Demi-journée de formation et d’échanges sur le syndrome Prader Willi
Par ERHR Midi-Pyrénées | 25 septembre 2017

Le 14 septembre 2017, l’Equipe Relais Handicaps Rares a proposé une formation inter-institutionnelle sur le syndrome de Prader Willi, animée par Marie-Odile et François Besnier (Association Prader Willi France) à A l’IME Confluences (Association RES-O, Moissac). L’objectif était d’apporter des connaissances sur le syndrome de Prader-Willi et quelques pistes pour mieux comprendre cette maladie complexe et accompagner au quotidien des personnes touchées par le SPW.

Cette formation d’une demi-journée, outre les riches éléments de contenu, a permis aux participants d’échanger sur leurs expériences, de construire des repères pour comprendre les situations vécues et adapter de manière spécifique les attitudes et l’environnement autour de la personne.

 

Etaient présents : des professionnels des IME Confluences, Pierre Sarraut, Paul Soulié et Pech Blanc, de la Maison de vie Marie-Louise et de la MAS Capucines, ainsi qu’une personne de la famille d’une jeune concernée.

 

Si le syndrome Prader Willi part d’une anomalie génétique, les personnes atteintes sont avant tout des individualités riches d’une histoire singulière, avec une hypersensibilité et une anxiété permanente, ayant généralement une conscience aigüe de leur différence… dans un monde qui peine à les comprendre du fait de leurs comportements parfois déroutants.

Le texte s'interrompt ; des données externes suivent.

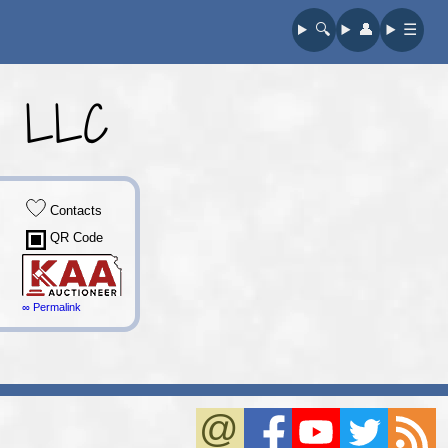
🔍︎
👤︎
☰
y, LLC
Contacts
QR Code
∞ Permalink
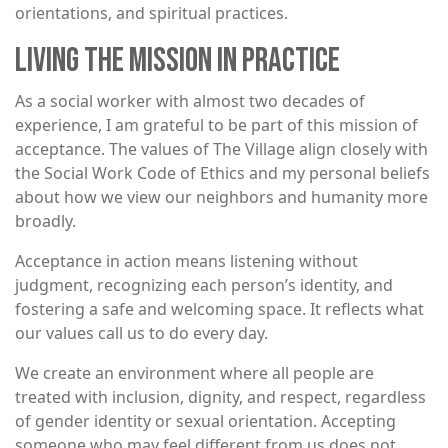
orientations, and spiritual practices.
LIVING THE MISSION IN PRACTICE
As a social worker with almost two decades of
experience, I am grateful to be part of this mission of
acceptance. The values of The Village align closely with
the Social Work Code of Ethics and my personal beliefs
about how we view our neighbors and humanity more
broadly.
Acceptance in action means listening without
judgment, recognizing each person’s identity, and
fostering a safe and welcoming space. It reflects what
our values call us to do every day.
We create an environment where all people are
treated with inclusion, dignity, and respect, regardless
of gender identity or sexual orientation. Accepting
someone who may feel different from us does not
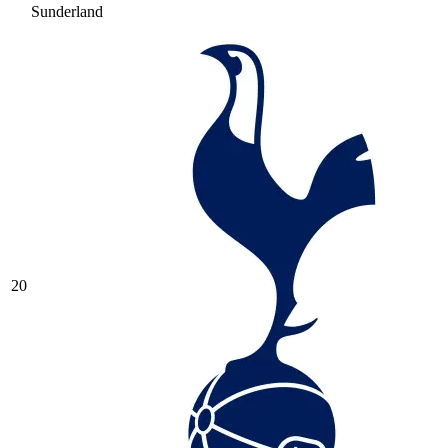
Sunderland
20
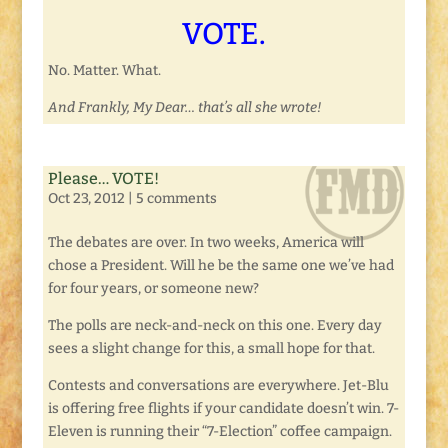
VOTE.
No. Matter. What.
And Frankly, My Dear… that’s all she wrote!
Please… VOTE!
Oct 23, 2012
|
5 comments
The debates are over. In two weeks, America will
chose a President. Will he be the same one we’ve had
for four years, or someone new?
The polls are neck-and-neck on this one. Every day
sees a slight change for this, a small hope for that.
Contests and conversations are everywhere. Jet-Blu
is offering free flights if your candidate doesn’t win. 7-
Eleven is running their “7-Election” coffee campaign.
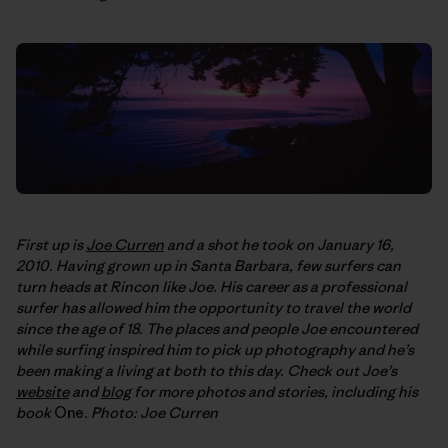
First up is
Joe Curren
and a shot he took on January 16,
2010. Having grown up in Santa Barbara, few surfers can
turn heads at Rincon like Joe. His career as a professional
surfer has allowed him the opportunity to travel the world
since the age of 18. The places and people Joe encountered
while surfing inspired him to pick up photography and he’s
been making a living at both to this day. Check out Joe’s
website
and
blog
for more photos and stories, including his
book
One
. Photo: Joe Curren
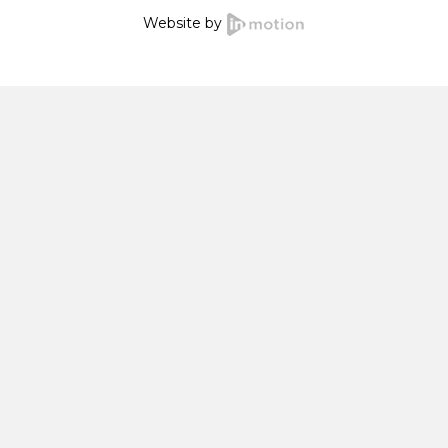
Website by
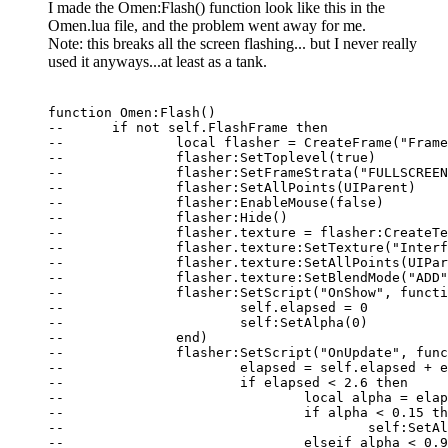
I made the Omen:Flash() function look like this in the
Omen.lua file, and the problem went away for me.
Note: this breaks all the screen flashing... but I never really
used it anyways...at least as a tank.
function Omen:Flash()

--	if not self.FlashFrame then

--		local flasher = CreateFrame("Frame", "OmenFlashFrame")

--		flasher:SetToplevel(true)

--		flasher:SetFrameStrata("FULLSCREEN_DIALOG")

--		flasher:SetAllPoints(UIParent)

--		flasher:EnableMouse(false)

--		flasher:Hide()

--		flasher.texture = flasher:CreateTexture(nil, "BACKGROUND")

--		flasher.texture:SetTexture("Interface\\FullScreenTextures\\LowHealth")

--		flasher.texture:SetAllPoints(UIParent)

--		flasher.texture:SetBlendMode("ADD")

--		flasher:SetScript("OnShow", function(self)

--			self.elapsed = 0

--			self:SetAlpha(0)

--		end)

--		flasher:SetScript("OnUpdate", function(self, elapsed)

--			elapsed = self.elapsed + elapsed

--			if elapsed < 2.6 then

--				local alpha = elapsed % 1.3

--				if alpha < 0.15 then

--					self:SetAlpha(alpha / 0.15)

--				elseif alpha < 0.9 then
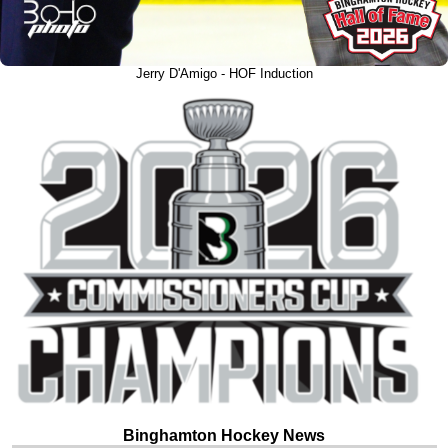
Jerry D'Amigo - HOF Induction
Binghamton Hockey News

Le SPW est une maladie génétique rare, affectant plusieurs gènes, avec des combinaisons et expressions variables d’un individu à l’autre. Il n’en reste pas moins qu’un certain nombre de constantes apparaissent :

  • Des troubles de la succion et de l’alimentation dès la naissance puis, durant l’enfance, un passage brutal (un « switch ») de l’anorexie à la boulimie
  • Un développement psychomoteur retardé qui s’accompagne à l’âge scolaire par des déficits cognitifs et sociaux, des troubles des apprentissages et du comportement
  • Une aggravation des troubles du comportement à l’adolescence, avec les premières crises et le deuil de la perspective d’une vie autonome
  • Perturbation de fonctions importantes (diabète, obésité, pathologie cardiovasculaire, insuffisance respiratoire, troubles du sommeil, problèmes dermatologiques et articulaires,
  • Grattages importants, souvent réactionnels, aggravés par une faible sensibilité à la douleur

Les troubles spécifiques du comportement alimentaire se caractérisent par un seuil de satiété quasi absent, une préoccupation obsédante pour la nourriture, des stratégies très élaborées pour accéder ou stocker la nourriture. En conséquence, il est nécessaire « d’assurer pour rassurer », de calibrer les repas tout en rendant le contrôle léger, de proposer un accompagnement permanent et cadrant, des limites fermes pour permettre des espaces de liberté.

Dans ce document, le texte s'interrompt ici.